The research, led by UMass Lowell biological sciences professor Garth Hall, gives new hope that the disease may someday be cured. It provides a new explanation of how the protein tau, a normal human protein that becomes toxic in Alzheimer's patients, can appear in their cerebrospinal fluid (CSF). The findings of the team from the UMass Lowell Center for Cellular Neuroscience and Neurodegeneration Research appear in the February issue of the Journal of Alzheimer's Disease.

"My team has discovered two different ways in which tau is secreted by neurons, or brain cells," said Hall, who has spent more than 20 years studying Alzheimer's on the cellular level using larval sea lampreys as a model system. "This might explain how tau-containing lesions seem to propagate between adjacent, interconnected parts of the brain during the development of the disease."

Until very recently, it was universally assumed by scientists that tau is never secreted from or transferred between neurons, and that CSF-tau only appears after many neurons have died and irreversible harm has been done to the brain.

"That tau secretion can occur via two distinct mechanisms strongly indicates that it is biologically 'real' and is not just tau protein leaking out of dead neurons," said Hall. "The fact that it occurs in a pattern that reproduces what is seen in the CSF of Alzheimer's patients holds out hope that patients in early stages of the disease might someday be cured. If we can distinguish secreted tau from tau that is released from dying neurons in CSF samples, then maybe we can diagnose Alzheimer's in time to stop the disease before the neurons die."

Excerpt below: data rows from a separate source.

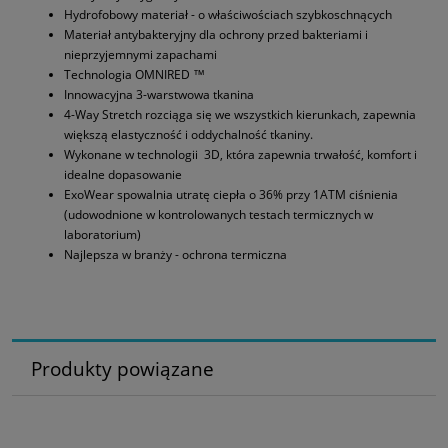
Hydrofobowy materiał - o właściwościach szybkoschnących
Materiał antybakteryjny dla ochrony przed bakteriami i
nieprzyjemnymi zapachami
Technologia OMNIRED ™
Innowacyjna 3-warstwowa tkanina
4-Way Stretch rozciąga się we wszystkich kierunkach, zapewnia
większą elastyczność i oddychalność tkaniny.
Wykonane w technologii 3D, która zapewnia trwałość, komfort i
idealne dopasowanie
ExoWear spowalnia utratę ciepła o 36% przy 1ATM ciśnienia
(udowodnione w kontrolowanych testach termicznych w
laboratorium)
Najlepsza w branży - ochrona termiczna
Produkty powiązane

Hall, together with graduate student WonHee Kim and UMass Lowell, has filed a provisional patent application in connection with a novel approach to the early diagnosis of Alzheimer's that is based on their studies of tau secretion.

As many as 5.3 million people in the United States are living with the disease, according to the Alzheimer's Association. The seventh-leading cause of death among senior citizens, Alzheimer's is the most common form of dementia and will soon become America's most expensive health care burden.